» **Requirement**
Omit every picture, then give all the entries again exactly.

» **Exercise input**
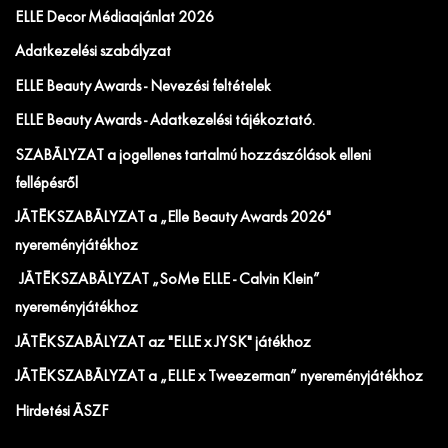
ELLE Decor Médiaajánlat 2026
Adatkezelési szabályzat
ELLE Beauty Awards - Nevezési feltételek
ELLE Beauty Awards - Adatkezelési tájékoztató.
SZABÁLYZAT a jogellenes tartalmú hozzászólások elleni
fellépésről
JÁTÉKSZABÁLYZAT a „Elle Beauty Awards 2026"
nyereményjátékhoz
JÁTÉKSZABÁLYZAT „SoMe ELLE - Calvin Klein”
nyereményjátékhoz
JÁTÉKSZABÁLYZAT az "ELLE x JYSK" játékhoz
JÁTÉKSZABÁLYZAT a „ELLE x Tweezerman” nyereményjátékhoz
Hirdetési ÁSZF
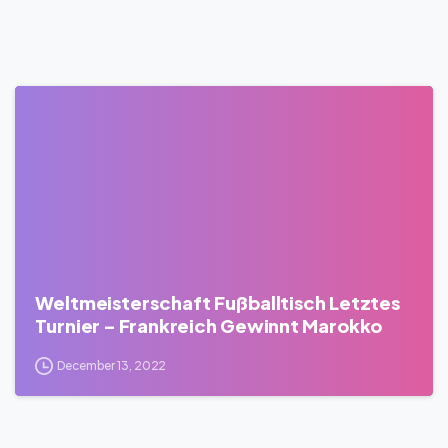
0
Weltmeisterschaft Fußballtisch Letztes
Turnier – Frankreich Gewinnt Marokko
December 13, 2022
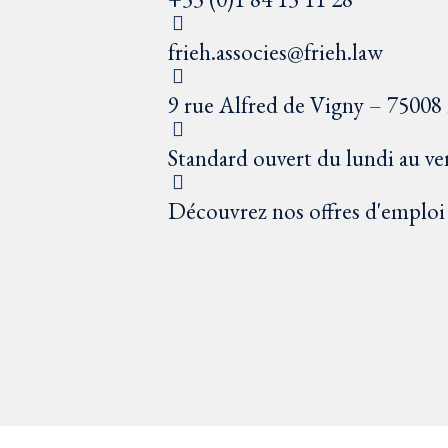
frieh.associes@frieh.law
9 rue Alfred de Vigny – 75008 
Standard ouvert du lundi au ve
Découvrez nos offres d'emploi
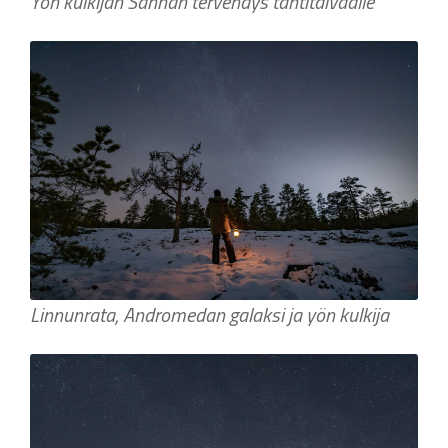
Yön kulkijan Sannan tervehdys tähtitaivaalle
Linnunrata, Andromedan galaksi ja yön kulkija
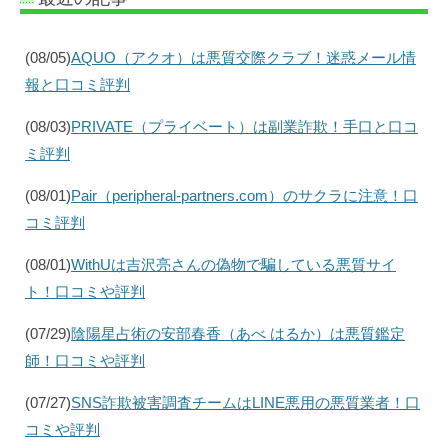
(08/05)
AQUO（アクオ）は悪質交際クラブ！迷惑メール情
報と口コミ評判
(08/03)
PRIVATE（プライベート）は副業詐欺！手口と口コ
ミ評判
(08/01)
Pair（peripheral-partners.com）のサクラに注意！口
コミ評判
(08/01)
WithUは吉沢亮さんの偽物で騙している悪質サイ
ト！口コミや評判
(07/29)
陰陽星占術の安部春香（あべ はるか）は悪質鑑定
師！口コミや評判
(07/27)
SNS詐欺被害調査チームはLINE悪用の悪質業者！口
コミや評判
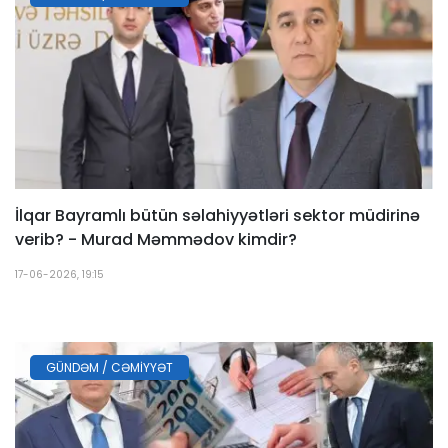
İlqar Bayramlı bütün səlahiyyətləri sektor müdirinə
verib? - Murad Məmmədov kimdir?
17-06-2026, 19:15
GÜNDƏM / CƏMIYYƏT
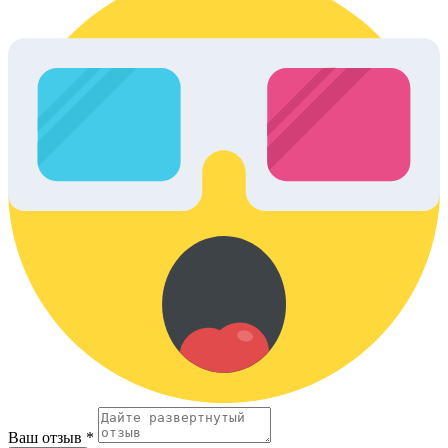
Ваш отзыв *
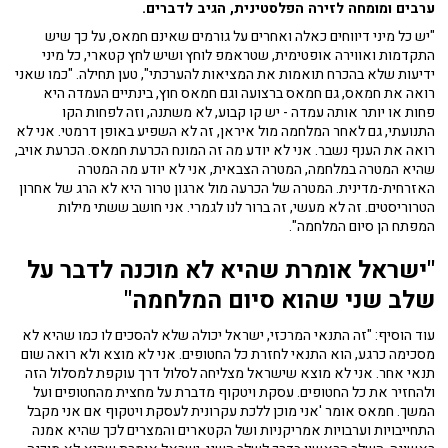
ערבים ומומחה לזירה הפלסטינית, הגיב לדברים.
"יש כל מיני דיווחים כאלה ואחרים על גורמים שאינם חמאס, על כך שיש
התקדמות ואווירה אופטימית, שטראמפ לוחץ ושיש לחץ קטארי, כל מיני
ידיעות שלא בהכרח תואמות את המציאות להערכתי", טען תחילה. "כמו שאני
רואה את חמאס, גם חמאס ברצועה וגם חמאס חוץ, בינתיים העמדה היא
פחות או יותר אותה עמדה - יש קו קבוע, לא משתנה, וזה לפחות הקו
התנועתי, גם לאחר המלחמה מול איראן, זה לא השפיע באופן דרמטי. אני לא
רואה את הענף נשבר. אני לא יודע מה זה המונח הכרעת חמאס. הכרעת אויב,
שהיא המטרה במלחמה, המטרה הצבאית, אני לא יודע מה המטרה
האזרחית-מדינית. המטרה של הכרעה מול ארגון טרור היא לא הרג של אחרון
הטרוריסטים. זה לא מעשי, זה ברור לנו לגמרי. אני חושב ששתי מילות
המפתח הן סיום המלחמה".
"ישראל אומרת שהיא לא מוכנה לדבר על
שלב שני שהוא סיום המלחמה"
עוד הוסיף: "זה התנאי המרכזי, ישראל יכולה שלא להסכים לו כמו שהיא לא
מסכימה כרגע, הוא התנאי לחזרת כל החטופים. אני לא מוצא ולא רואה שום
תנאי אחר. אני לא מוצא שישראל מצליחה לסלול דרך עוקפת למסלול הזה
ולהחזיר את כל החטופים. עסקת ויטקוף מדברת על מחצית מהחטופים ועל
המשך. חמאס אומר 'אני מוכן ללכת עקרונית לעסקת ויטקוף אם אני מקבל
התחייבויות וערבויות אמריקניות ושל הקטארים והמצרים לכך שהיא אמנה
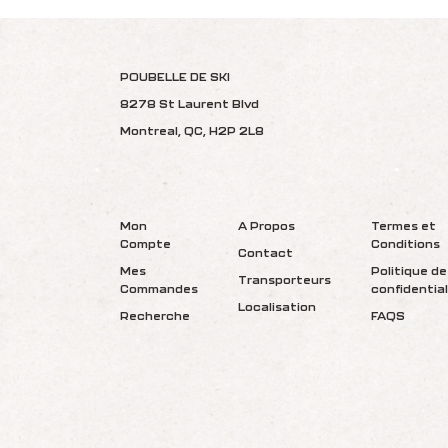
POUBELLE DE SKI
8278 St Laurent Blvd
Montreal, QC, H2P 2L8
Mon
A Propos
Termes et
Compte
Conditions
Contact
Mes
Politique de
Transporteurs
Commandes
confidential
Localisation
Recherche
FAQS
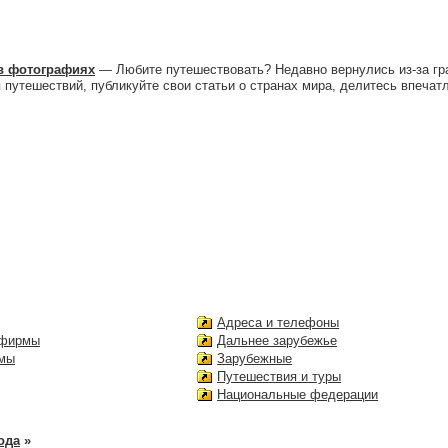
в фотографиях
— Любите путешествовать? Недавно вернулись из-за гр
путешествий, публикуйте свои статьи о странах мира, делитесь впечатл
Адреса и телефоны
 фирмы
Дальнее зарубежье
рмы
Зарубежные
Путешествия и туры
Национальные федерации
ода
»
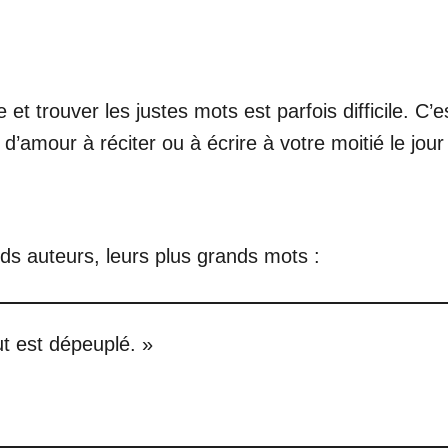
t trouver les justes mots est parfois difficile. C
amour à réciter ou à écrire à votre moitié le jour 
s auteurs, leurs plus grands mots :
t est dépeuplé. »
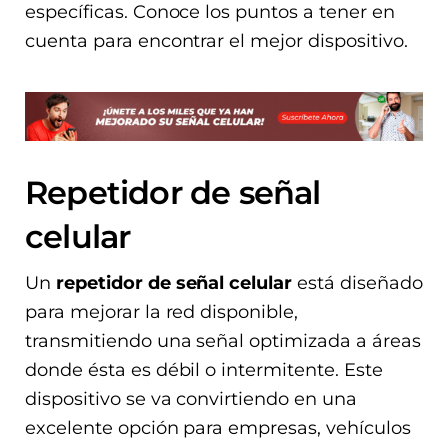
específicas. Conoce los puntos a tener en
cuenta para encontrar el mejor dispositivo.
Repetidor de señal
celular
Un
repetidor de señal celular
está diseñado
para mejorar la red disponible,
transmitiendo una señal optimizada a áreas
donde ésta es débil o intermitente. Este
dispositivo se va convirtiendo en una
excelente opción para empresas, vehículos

» **Solution to this task**
ELLE Decor Médiaajánlat 2026
Adatkezelési szabályzat
ELLE Beauty Awards - Nevezési feltételek
ELLE Beauty Awards - Adatkezelési tájékoztató.
SZABÁLYZAT a jogellenes tartalmú hozzászólások elleni
fellépésről
JÁTÉKSZABÁLYZAT a „Elle Beauty Awards 2026"
nyereményjátékhoz
JÁTÉKSZABÁLYZAT „SoMe ELLE - Calvin Klein”
nyereményjátékhoz
JÁTÉKSZABÁLYZAT az "ELLE x JYSK" játékhoz
JÁTÉKSZABÁLYZAT a „ELLE x Tweezerman” nyereményjátékhoz
Hirdetési ÁSZF
0
Weltmeisterschaft Fußballtisch Letztes
Turnier – Frankreich Gewinnt Marokko
December 13, 2022
frieh.associes@frieh.law
9 rue Alfred de Vigny – 75008 
Standard ouvert du lundi au ve
Découvrez nos offres d'emploi
Yön kulkijan Sannan tervehdys tähtitaivaalle
Linnunrata, Andromedan galaksi ja yön kulkija
(08/05)
AQUO（アクオ）は悪質交際クラブ！迷惑メール情
報と口コミ評判
(08/03)
PRIVATE（プライベート）は副業詐欺！手口と口コ
ミ評判
(08/01)
Pair（peripheral-partners.com）のサクラに注意！口
コミ評判
(08/01)
WithUは吉沢亮さんの偽物で騙している悪質サイ
ト！口コミや評判
(07/29)
陰陽星占術の安部春香（あべ はるか）は悪質鑑定
師！口コミや評判
(07/27)
SNS詐欺被害調査チームはLINE悪用の悪質業者！口
コミや評判
İlqar Bayramlı bütün səlahiyyətləri sektor müdirinə
verib? - Murad Məmmədov kimdir?
17-06-2026, 19:15
GÜNDƏM / CƏMIYYƏT
Ваш отзыв *
ערבים ומומחה לזירה הפלסטינית, הגיב לדברים.
"יש כל מיני דיווחים כאלה ואחרים על גורמים שאינם חמאס, על כך שיש
התקדמות ואווירה אופטימית, שטראמפ לוחץ ושיש לחץ קטארי, כל מיני
ידיעות שלא בהכרח תואמות את המציאות להערכתי", טען תחילה. "כמו שאני
רואה את חמאס, גם חמאס ברצועה וגם חמאס חוץ, בינתיים העמדה היא
פחות או יותר אותה עמדה - יש קו קבוע, לא משתנה, וזה לפחות הקו
התנועתי, גם לאחר המלחמה מול איראן, זה לא השפיע באופן דרמטי. אני לא
רואה את הענף נשבר. אני לא יודע מה זה המונח הכרעת חמאס. הכרעת אויב,
שהיא המטרה במלחמה, המטרה הצבאית, אני לא יודע מה המטרה
האזרחית-מדינית. המטרה של הכרעה מול ארגון טרור היא לא הרג של אחרון
הטרוריסטים. זה לא מעשי, זה ברור לנו לגמרי. אני חושב ששתי מילות
המפתח הן סיום המלחמה".
"ישראל אומרת שהיא לא מוכנה לדבר על
שלב שני שהוא סיום המלחמה"
עוד הוסיף: "זה התנאי המרכזי, ישראל יכולה שלא להסכים לו כמו שהיא לא
מסכימה כרגע, הוא התנאי לחזרת כל החטופים. אני לא מוצא ולא רואה שום
תנאי אחר. אני לא מוצא שישראל מצליחה לסלול דרך עוקפת למסלול הזה
ולהחזיר את כל החטופים. עסקת ויטקוף מדברת על מחצית מהחטופים ועל
המשך. חמאס אומר 'אני מוכן ללכת עקרונית לעסקת ויטקוף אם אני מקבל
התחייבויות וערבויות אמריקניות ושל הקטארים והמצרים לכך שהיא אמנה
POUBELLE DE SKI
8278 St Laurent Blvd
Montreal, QC, H2P 2L8
Mon
A Propos
Termes et
Compte
Conditions
Contact
Mes
Politique de
Transporteurs
Commandes
confidential
Localisation
Recherche
FAQS
в фотографиях
— Любите путешествовать? Недавно вернулись из-за гр
путешествий, публикуйте свои статьи о странах мира, делитесь впечатл
Адреса и телефоны
 фирмы
Дальнее зарубежье
рмы
Зарубежные
Путешествия и туры
Национальные федерации
ода
»
t trouver les justes mots est parfois difficile. C
amour à réciter ou à écrire à votre moitié le jour 
s auteurs, leurs plus grands mots :
t est dépeuplé. »
específicas. Conoce los puntos a tener en
cuenta para encontrar el mejor dispositivo.
Repetidor de señal
celular
Un
repetidor de señal celular
está diseñado
para mejorar la red disponible,
transmitiendo una señal optimizada a áreas
donde ésta es débil o intermitente. Este
dispositivo se va convirtiendo en una
excelente opción para empresas, vehículos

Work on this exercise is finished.